Along the way, Keller had such athletes as Jessica Yuen, a back-to-back Class AA state champion who never finished worse than runner-up at Hickory Point in Decatur.
Then there was Hannah Buck, who had a celebrated career at St. Louis University after four state-qualifying tours of duty at Neuqua Valley.
Carissa Werlinger had a charismatic flair on the golf course in leading the Wildcats to three consecutive state berths in the initial stages of the new millennium.
But Keller is quite certain Sarah Zheng is inching ever closer to becoming the fourth member of the Wildcats' Mount Rushmore.
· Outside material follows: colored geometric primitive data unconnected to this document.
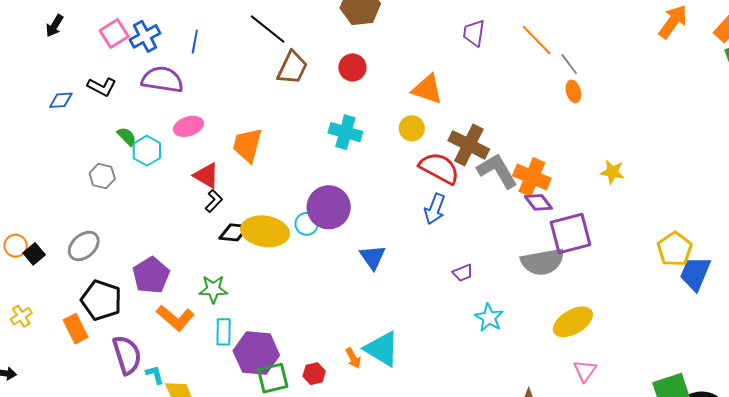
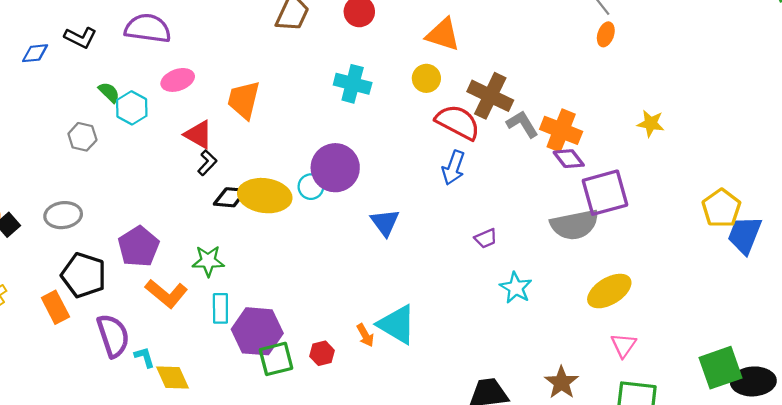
orange ellipse: (573, 91) -> (606, 34), turned 35
gray L-shape: (497, 171) -> (522, 124), size x0.7
gray ellipse: (84, 246) -> (63, 215), turned 36

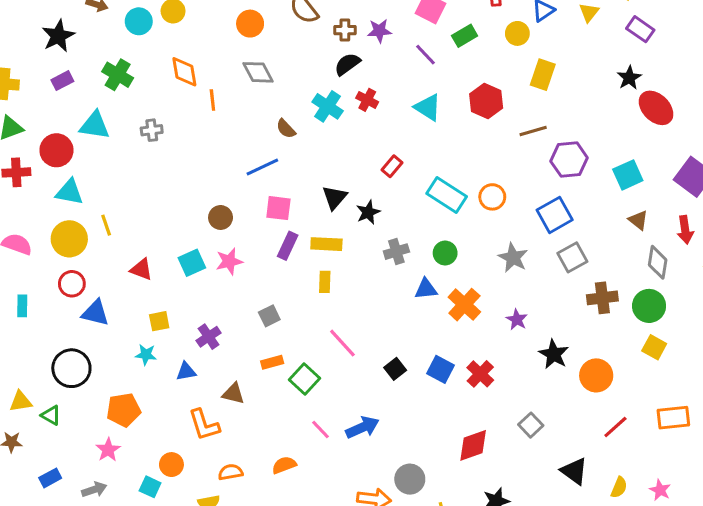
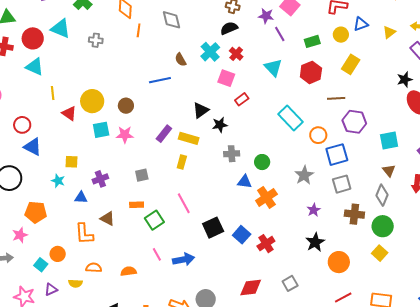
purple star: (379, 31) -> (266, 16), moved
green rectangle: (465, 36) -> (312, 41), moved
cyan rectangle: (447, 195) -> (290, 118), moved
orange circle: (492, 197) -> (318, 135), moved
pink square: (278, 208) -> (226, 78), moved
yellow circle: (69, 239) -> (92, 101), moved
gray diamond: (658, 262) -> (382, 195), moved
red triangle: (141, 269) -> (69, 113), moved
purple star: (517, 320) -> (314, 210), moved
black square: (395, 369) -> (213, 228), size x1.5

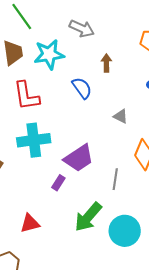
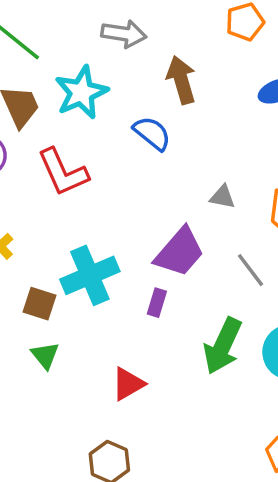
brown arrow: (106, 63) -> (181, 80), size x1.5
gray triangle: (121, 116) -> (223, 197), moved
cyan cross: (34, 140) -> (90, 275), moved
gray line: (115, 179) -> (250, 270), turned -30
"She works as hard as anyone I have ever had," Keller said of Zheng, the Wildcats' senior leader who captured the DuPage Valley Conference championship last fall a week before duplicating the feat at the Class 2A Oswego East regional. "No exaggeration. She is driven and focused, with a great instinct for detail."
A year ago, fall sports could not definitively call their seasons complete without a state tournament.
Zheng is one of only a handful of girls in all the western suburbs who can lay claim to having state-tournament experience after finishing in a 35th-place tie as an at-large competitor in the 2019 state finals.
"As the only girl from Neuqua, it was a little lonely at first," Zheng said of a distinct early memory of Hickory Point.
Following the conclusion of the truncated golf season last fall, Zheng spent the bulk of the remainder of the school year honing her game in Florida while remaining ever-vigilant with her academic requirements online.
"She is an excellent student, an accomplished violinist," Keller said.
Zheng is confident her time spent in suburban Orlando was indispensable to the progression in her game.
"I would say one of my biggest strengths is tee to green," Zheng said. "If I make mistakes I am able to get out of them."
Zheng performs a role that extends far beyond sand saves.
"She is a true leader," Keller said. "The other kids on the team love her."
"Sarah is very responsible," said Neuqua Valley sophomore Rebecca Wu, whom Keller expects to augment Zheng as the No. 2 player in the Wildcats' lineup. "She is like the mother of the group. That is a great quality of hers."
"Sarah keeps me calm when I am playing," Neuqua Valley senior Brooke Vandermyde said. ""She carries us on her shoulders."
Zheng has an overriding ambition for her final prep season on the links, a viewpoint which underscores her knowledge of program history.
"I think it is long overdue that we made it to state as a team," Zheng said. "That would be a perfect way for me to end my senior season."
The Wildcats, runner-up to New Trier in 2000, will look to end an 18-year state-finals drought this fall.